Rav Elyakim Simsovic
dim 19/01/2003 - 23:00

Votre explication, qui n'est pas sans intérêt, prouve en tout cas qu'il est impossible de fonder une analyse sérieuse sur une traduction. On ne peut raisonner qu'à partir de l'original hébreu.
En effet, la traduction habituelle "tu aimeras ton prochain comme toi-même" est tout simplement fausse. De plus, cette expression fait partie d'un verset et on ne peut pas non plus discuter cette formule sans la relier à ce qui précède et à ce qui suit.

Donc le verset intégral dit 'je cite d'abord en hébreu en translittération):
"Lo tiqom vélo titor ett bené amekha veahavta léréakha kamokha ani Hachem"

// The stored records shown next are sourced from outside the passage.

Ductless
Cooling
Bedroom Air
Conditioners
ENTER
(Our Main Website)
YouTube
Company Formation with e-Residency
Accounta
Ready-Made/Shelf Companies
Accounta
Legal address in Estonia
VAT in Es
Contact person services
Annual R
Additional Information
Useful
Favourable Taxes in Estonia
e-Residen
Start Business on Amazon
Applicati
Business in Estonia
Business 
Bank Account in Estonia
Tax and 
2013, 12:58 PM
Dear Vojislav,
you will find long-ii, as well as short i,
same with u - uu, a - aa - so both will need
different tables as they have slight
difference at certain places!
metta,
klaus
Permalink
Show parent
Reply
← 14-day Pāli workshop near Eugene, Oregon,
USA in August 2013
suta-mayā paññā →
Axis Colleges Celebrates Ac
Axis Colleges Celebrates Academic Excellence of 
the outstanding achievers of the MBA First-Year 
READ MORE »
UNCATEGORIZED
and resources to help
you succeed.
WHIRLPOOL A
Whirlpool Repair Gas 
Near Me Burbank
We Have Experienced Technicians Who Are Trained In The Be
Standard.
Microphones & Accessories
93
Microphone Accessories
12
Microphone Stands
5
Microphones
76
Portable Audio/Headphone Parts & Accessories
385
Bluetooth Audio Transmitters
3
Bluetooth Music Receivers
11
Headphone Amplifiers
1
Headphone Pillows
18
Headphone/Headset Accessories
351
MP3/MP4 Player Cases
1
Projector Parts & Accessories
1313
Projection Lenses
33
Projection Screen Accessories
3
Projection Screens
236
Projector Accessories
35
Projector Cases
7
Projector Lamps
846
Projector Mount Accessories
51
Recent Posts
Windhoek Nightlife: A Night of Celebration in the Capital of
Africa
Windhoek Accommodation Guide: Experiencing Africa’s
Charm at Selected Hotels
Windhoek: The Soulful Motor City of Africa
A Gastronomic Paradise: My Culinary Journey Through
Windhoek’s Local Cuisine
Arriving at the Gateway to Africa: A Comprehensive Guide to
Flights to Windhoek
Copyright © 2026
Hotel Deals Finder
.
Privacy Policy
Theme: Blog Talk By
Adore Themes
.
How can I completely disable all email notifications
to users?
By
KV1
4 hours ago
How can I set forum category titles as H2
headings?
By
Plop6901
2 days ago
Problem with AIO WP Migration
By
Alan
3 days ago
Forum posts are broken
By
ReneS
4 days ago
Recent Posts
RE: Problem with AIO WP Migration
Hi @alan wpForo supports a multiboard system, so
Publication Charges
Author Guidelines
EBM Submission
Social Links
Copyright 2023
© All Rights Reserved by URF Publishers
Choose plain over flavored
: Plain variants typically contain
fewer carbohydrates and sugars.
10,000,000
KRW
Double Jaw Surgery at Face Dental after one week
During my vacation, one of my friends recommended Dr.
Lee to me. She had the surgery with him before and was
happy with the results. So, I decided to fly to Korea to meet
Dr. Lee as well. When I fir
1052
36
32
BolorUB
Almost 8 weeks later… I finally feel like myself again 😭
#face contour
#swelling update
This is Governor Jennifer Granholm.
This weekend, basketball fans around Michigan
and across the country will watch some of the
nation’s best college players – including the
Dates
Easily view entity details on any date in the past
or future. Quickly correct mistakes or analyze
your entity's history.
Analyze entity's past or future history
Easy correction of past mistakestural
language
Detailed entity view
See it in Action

La traduction (Bible du rabbinat français) rend le verset par le poncif classique :
Ne te venge ni ne gardes rancune aux enfants de ton peuple mais aime ton prochain comme toi-même : je suis l'Eternel.

Il faut relever, pour commencer, dans tous le contexte de ce verset, l'alternance des termes utilisés par la Thora pour désigner autrui. "Les enfants de ton peuple", "ton peuple", "ton prochain", "ton collègue". Tous ces termes ne sont pas synonymes mais désignent des niveaux de relation précis. Le "prochain" est celui qui répond aux mêmes critères de conduite que l'interlocuteur du verset, celui à qui on s'adresse pour lui dire "tu". L'une des clauses de cette relation est la réciprocité.
D'autre part, étant évident que l'on ne saurait faire de soi-même le critère de ce qui convient à l'autre, il serait étonnant que la Thora veuille réduire "l'amour du prochain" à la délectation narcissique de soi par soi, autrui ne servant que de miroir. Même Kant avec ses impératifs catégoriques serait ici plus juste que la Thora: "agis toujours de telle sorte à considérer l'autre toujours comme fin et jamais seulement comme moyen."
Une remarque de rabbi Ephraïm Lonschitz, l'auteur du remarquable commentaire sur la Thora "Kéli Yaqar" (16ème siècle, Pologne, Bohême...) nous livre ici la clé : reprenant la formule de Hillel qui avait paraphrasé en araméen le verset de la Thora, il explique :
La formule de Hillel est : Man de alakh sané lehavrakh al taavid. Le Kéli Yaqar la ponctue de la manière suivante : Man de alakh, sané léhavrakh, al taavid, ce qui signifie : ce qui dépend de toi, et que ton prochain a en horreur, ne le fais pas.
C'est donc autrui, et lui seul, qui est le critère de notre conduite à son égard.
Mais le verset a encore une clause : "Ani Hachem". Mon prochain et moi-même sommes sous le regard du même Dieu. C'est Lui qui est le garant de l'amour que les hommes peuvent se porter dans la mesure où ils reconnaissent en chacun une créature unique du Dieu unique, et pour reprendre ici un phrase de notre maître rabbi Yéhouda Léon Askénazi, Manitou, Ani Hachem, "L'Unique Bien-aimé de toutes les tendresses, aimé de tous et qui aime chacun".